Money laundering, financial fraud to undermine PH economy—IMFBy Cathy Yamsuan
Philippine Daily Inquirer
MANILA, Philippines—The International Monetary Fund’s (IMF) recent warning that money laundering and other illegal finance-related activities could undermine a country’s financial system has made it urgent for Congress to pass the second round of amendments to the Anti-Money Money Laundering Act (AMLA).
Senate blue ribbon chairman Teofisto Guingona III said the perception that Filipino banks have been accommodating deposits from illegal transactions “affect investors’ perception on whether or not we have a safe banking system.
“A weak anti-money laundering legal framework discourages legitimate banking activities and invites instead criminals who seek to make the Philippines a safe haven for their unlawfully acquired money,” he added.
The IMF, in its December 14, 2012 report, said money laundering, terrorist financing and the related predicate crimes could undermine the stability of a country’s financial system.

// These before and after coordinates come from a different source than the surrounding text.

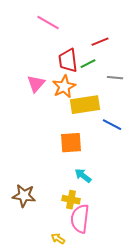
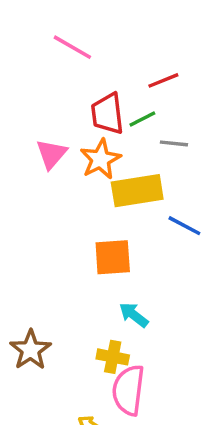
gray line: (115, 78) -> (174, 143), moved
brown star: (24, 196) -> (30, 350), turned 30

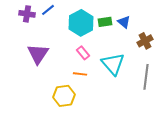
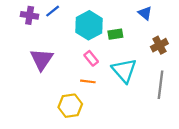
green rectangle: (105, 22) -> (115, 34), moved
blue triangle: (124, 22) -> (145, 13), moved

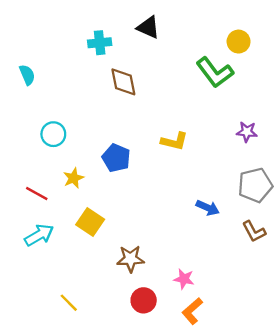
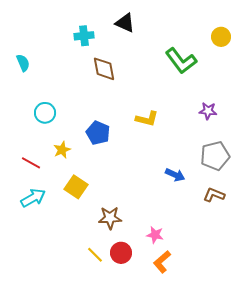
yellow circle: (239, 42) -> (221, 37), moved
brown L-shape: (254, 231) -> (214, 195), turned 140
yellow line: (69, 303) -> (95, 255), moved

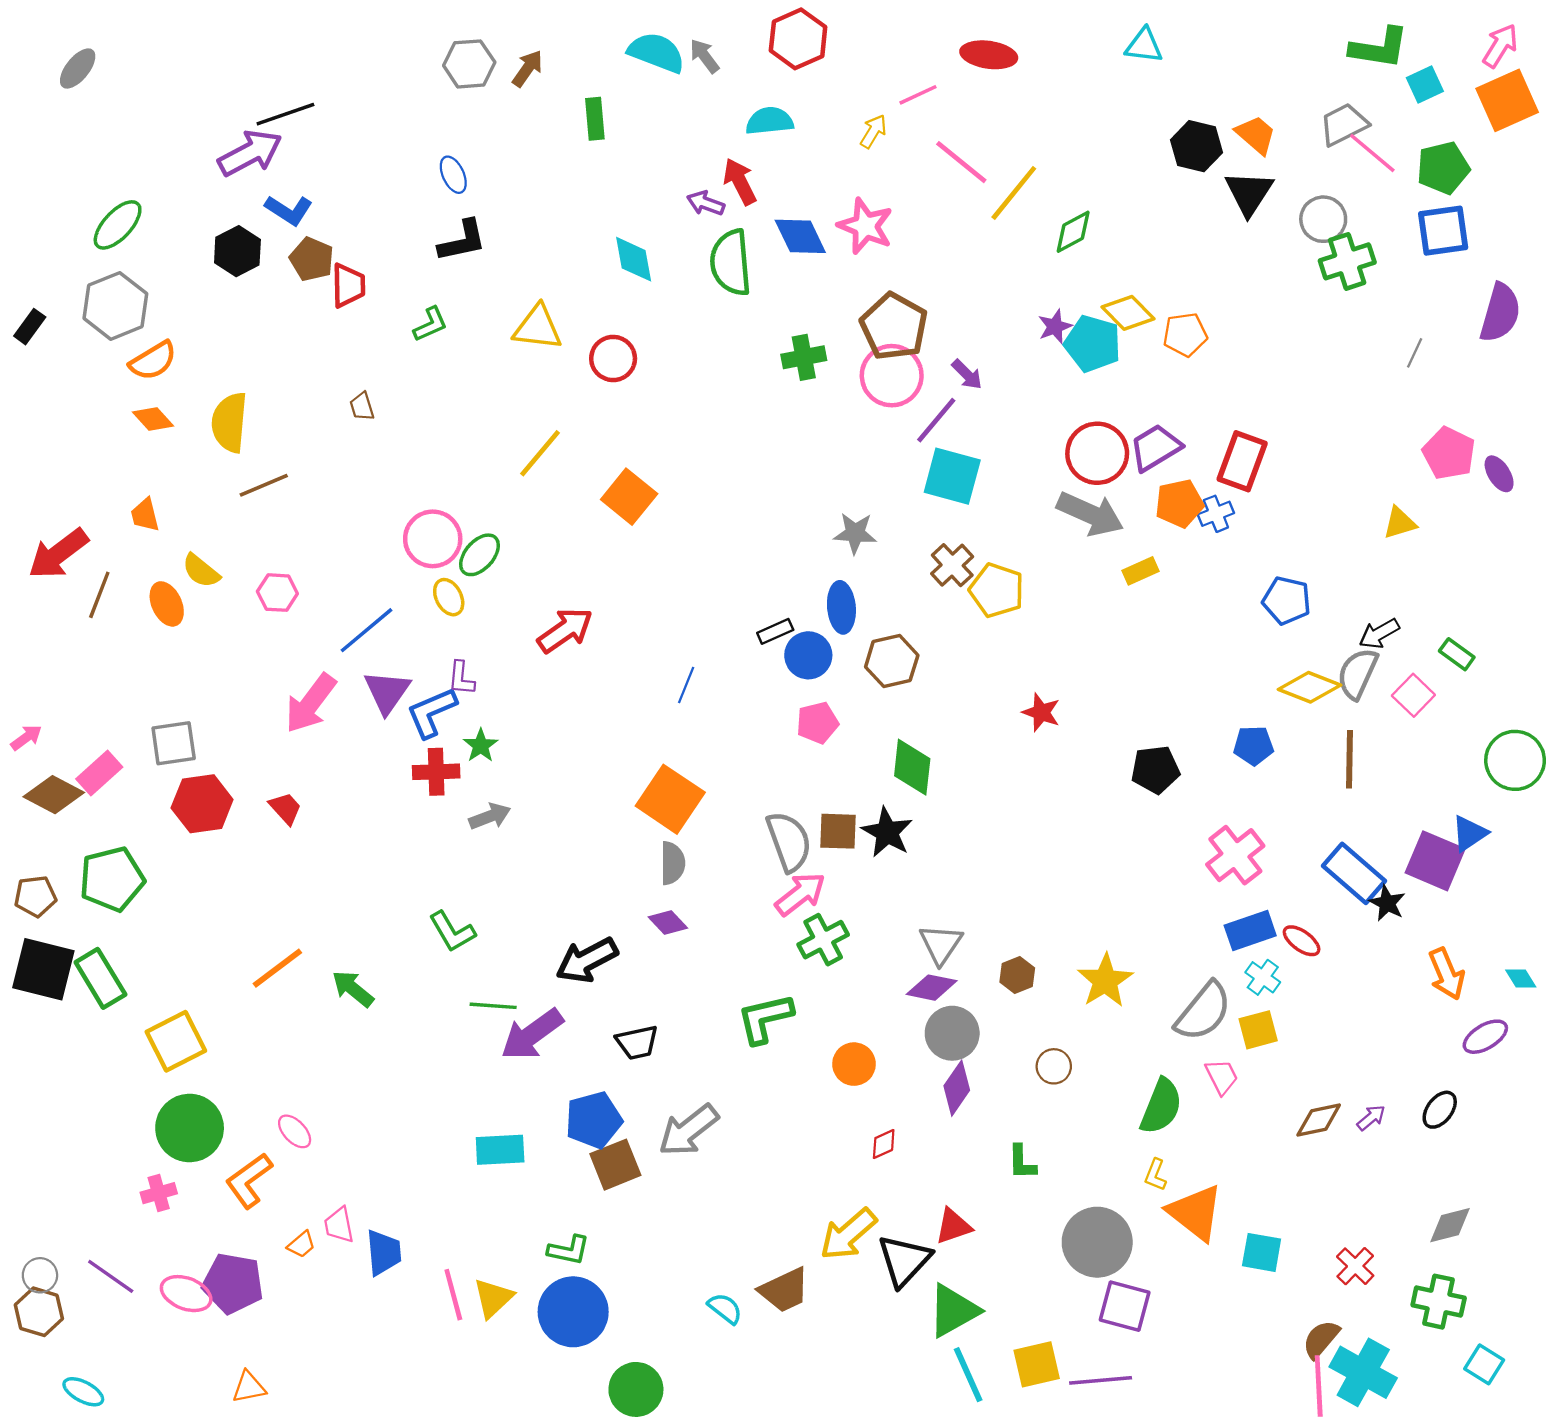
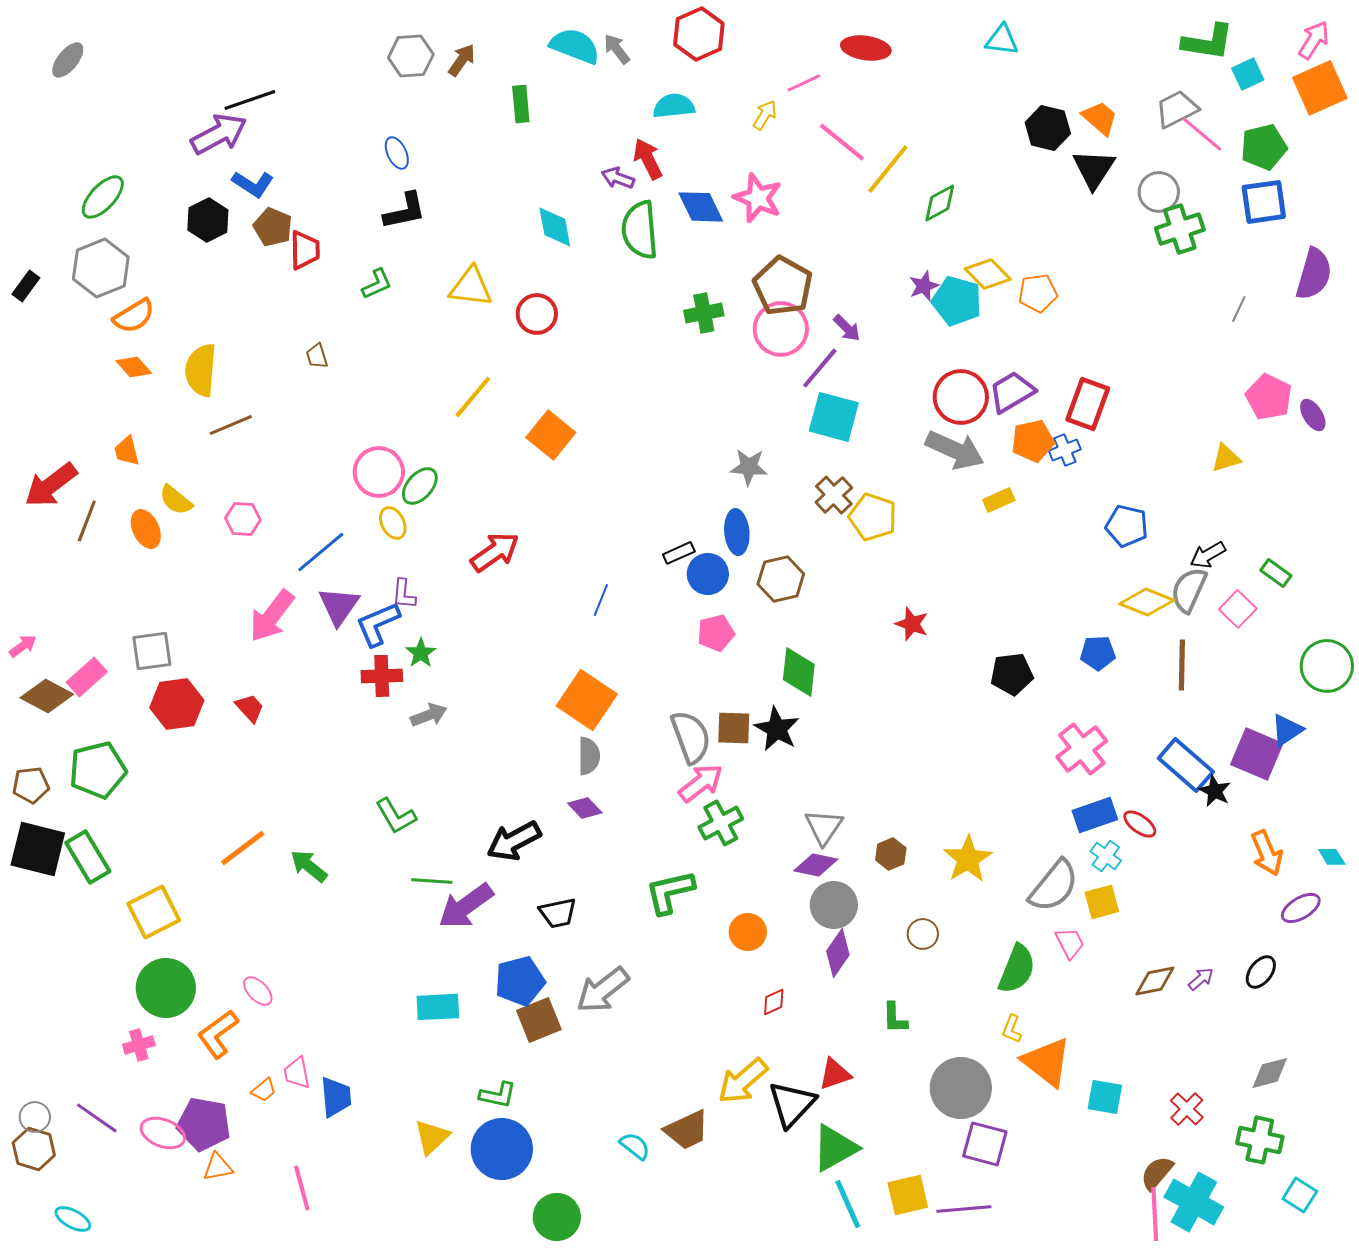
pink line: (453, 1295) -> (302, 1188), moved
orange triangle: (249, 1387) -> (218, 1167), moved

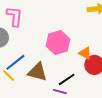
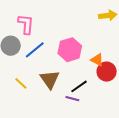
blue line: (15, 62) -> (35, 50), moved
brown triangle: (37, 72) -> (50, 79), turned 40

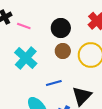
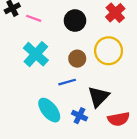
brown circle: (63, 51) -> (77, 59), moved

Illegal money would most likely remain unaccounted for and affect the government data, the IMF said.
Due to its failure to update the AMLA, the Philippines is under pressure from the Finance Action Task Force (FATF), a global agency that monitors money laundering and terrorist-financing activities.
The FATF wants the country to amend the AMLA so that transactions including the purchase of big-ticket jewelry, real estate and other purchases that can be used to disguise illegally acquired currency would be included in the list of monitored activities.
The second set of AMLA amendments proposes to expand the list of “unlawful activities” including terrorism, conspiracy to commit terrorism, bribery, frauds and illegal exaction.
It also extends the definition of money laundering as a crime where it outlaws the proceeds of illegal activities that are transacted, converted, transferred, disposed of, moved, acquired, possessed, used, concealed or disguised.
Failure by Congress to approve the second set of AMLA amendments by the first quarter of the year would find the Philippines joining the FATF’s blacklist and make it more difficult to engage in international monetary transactions such as remittances from overseas Filipino workers.
Guingona said the Senate would discuss the AMLA amendments during the resumption of Congress session on Jan. 21.